DECLARAÇÃO CONJUNTA DO SANTO PADRE


E DO ARCEBISPO DE ATENAS E DE TODA A GRÉCIA





Nós, Papa João Paulo II, Bispo de Roma, e Christódoulos, Arcebispo de Atenas e de toda a Grécia, diante do bema (pódio) do Areópago, do qual São Paulo, o Grande Apóstolo das Gentes, "Apóstolo por vocação, escolhido para anunciar o Evangelho de Deus" (Rm 1,1) pregou aos Atenienses o único Deus verdadeiro, Pai, Filho e Espírito Santo e os chamou à fé e à conversão, queremos declarar em conjunto

1. Damos graças a Deus pelo nosso encontro e pela comunicação recíproca, nesta ilustre Cidade de Atenas, Sede Primacial da Igreja Apostólica Ortodoxa da Grécia.

2. Repetimos a uma só voz e um só coração as palavras do Apóstolo das Gentes: "Rogo-vos, irmãos, pelo nome de Nosso Senhor Jesus Cristo, que digais todos o mesmo, e que entre vós não haja divisões; sede perfeitos no mesmo espírito e no mesmo parecer" (1Co 1,10).
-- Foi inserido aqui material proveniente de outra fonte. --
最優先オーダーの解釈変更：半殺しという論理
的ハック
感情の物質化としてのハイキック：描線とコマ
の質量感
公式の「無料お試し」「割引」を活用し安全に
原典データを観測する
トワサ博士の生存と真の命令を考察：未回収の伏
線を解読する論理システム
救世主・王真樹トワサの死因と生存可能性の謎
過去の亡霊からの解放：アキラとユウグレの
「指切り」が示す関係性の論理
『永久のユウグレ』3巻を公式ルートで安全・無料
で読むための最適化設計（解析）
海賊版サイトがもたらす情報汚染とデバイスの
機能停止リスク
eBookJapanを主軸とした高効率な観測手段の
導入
Elevamos a nossa oração para que o mundo inteiro acolha esta exortação e, assim, possa haver paz entre "aqueles que, em qualquer lugar, invocam o nome de Jesus Cristo Senhor deles e nosso" (1Co 1,2). Condenamos todo o recurso à violência, ao proselitismo, ao fanatismo em nome da religião. Acreditamos firmemente que as relações entre os cristãos, em todas as suas manifestações, devem ser caracterizadas pela honestidade, pela prudência e pelo conhecimento dos problemas em questão.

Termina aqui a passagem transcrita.